(Data entries)
━━━━━━━━━━━━━━━━

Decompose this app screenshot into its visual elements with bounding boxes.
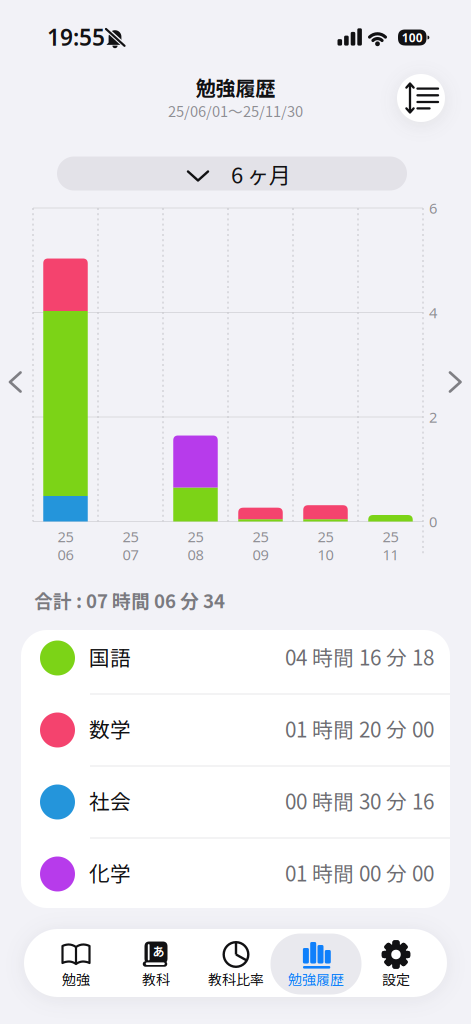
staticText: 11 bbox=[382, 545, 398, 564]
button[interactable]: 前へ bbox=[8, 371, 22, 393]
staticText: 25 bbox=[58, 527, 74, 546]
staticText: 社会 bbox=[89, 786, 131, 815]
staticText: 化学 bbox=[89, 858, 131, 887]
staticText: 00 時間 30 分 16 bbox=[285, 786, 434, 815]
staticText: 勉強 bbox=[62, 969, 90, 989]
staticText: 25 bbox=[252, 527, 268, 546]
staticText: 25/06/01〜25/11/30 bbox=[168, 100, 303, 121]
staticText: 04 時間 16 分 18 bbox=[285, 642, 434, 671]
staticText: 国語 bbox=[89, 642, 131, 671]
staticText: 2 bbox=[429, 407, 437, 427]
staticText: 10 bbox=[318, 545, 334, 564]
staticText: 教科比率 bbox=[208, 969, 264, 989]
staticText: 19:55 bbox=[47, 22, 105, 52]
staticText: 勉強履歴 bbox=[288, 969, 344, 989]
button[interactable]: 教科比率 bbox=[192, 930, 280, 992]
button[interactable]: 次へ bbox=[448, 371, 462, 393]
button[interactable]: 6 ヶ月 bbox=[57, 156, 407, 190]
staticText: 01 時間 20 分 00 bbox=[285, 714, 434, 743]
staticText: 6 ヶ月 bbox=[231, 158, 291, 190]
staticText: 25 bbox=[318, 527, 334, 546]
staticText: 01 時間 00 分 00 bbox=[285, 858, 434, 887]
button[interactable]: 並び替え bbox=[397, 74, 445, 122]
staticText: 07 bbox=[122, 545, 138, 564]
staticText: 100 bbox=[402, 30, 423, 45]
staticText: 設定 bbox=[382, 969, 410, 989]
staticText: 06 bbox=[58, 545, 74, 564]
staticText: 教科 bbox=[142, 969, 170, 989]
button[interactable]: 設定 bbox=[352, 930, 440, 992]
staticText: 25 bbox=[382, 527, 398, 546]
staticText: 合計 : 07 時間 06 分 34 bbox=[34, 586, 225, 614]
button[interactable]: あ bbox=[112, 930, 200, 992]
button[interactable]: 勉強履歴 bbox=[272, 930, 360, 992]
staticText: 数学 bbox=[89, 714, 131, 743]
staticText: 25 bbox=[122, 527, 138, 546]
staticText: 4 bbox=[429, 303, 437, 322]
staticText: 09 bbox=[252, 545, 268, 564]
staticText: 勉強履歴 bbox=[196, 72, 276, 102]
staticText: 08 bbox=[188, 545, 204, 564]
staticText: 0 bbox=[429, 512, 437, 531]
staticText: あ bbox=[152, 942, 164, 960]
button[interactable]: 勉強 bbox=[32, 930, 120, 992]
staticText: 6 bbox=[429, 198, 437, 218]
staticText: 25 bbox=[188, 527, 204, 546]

━━━━━━━━━━━━━━━━

**What to do:**
For each line above that carries the word "interactable", copy it out.

**Output of the exercise:**
button[interactable]: 前へ bbox=[8, 371, 22, 393]
button[interactable]: 教科比率 bbox=[192, 930, 280, 992]
button[interactable]: 次へ bbox=[448, 371, 462, 393]
button[interactable]: 6 ヶ月 bbox=[57, 156, 407, 190]
button[interactable]: 並び替え bbox=[397, 74, 445, 122]
button[interactable]: 設定 bbox=[352, 930, 440, 992]
button[interactable]: あ bbox=[112, 930, 200, 992]
button[interactable]: 勉強履歴 bbox=[272, 930, 360, 992]
button[interactable]: 勉強 bbox=[32, 930, 120, 992]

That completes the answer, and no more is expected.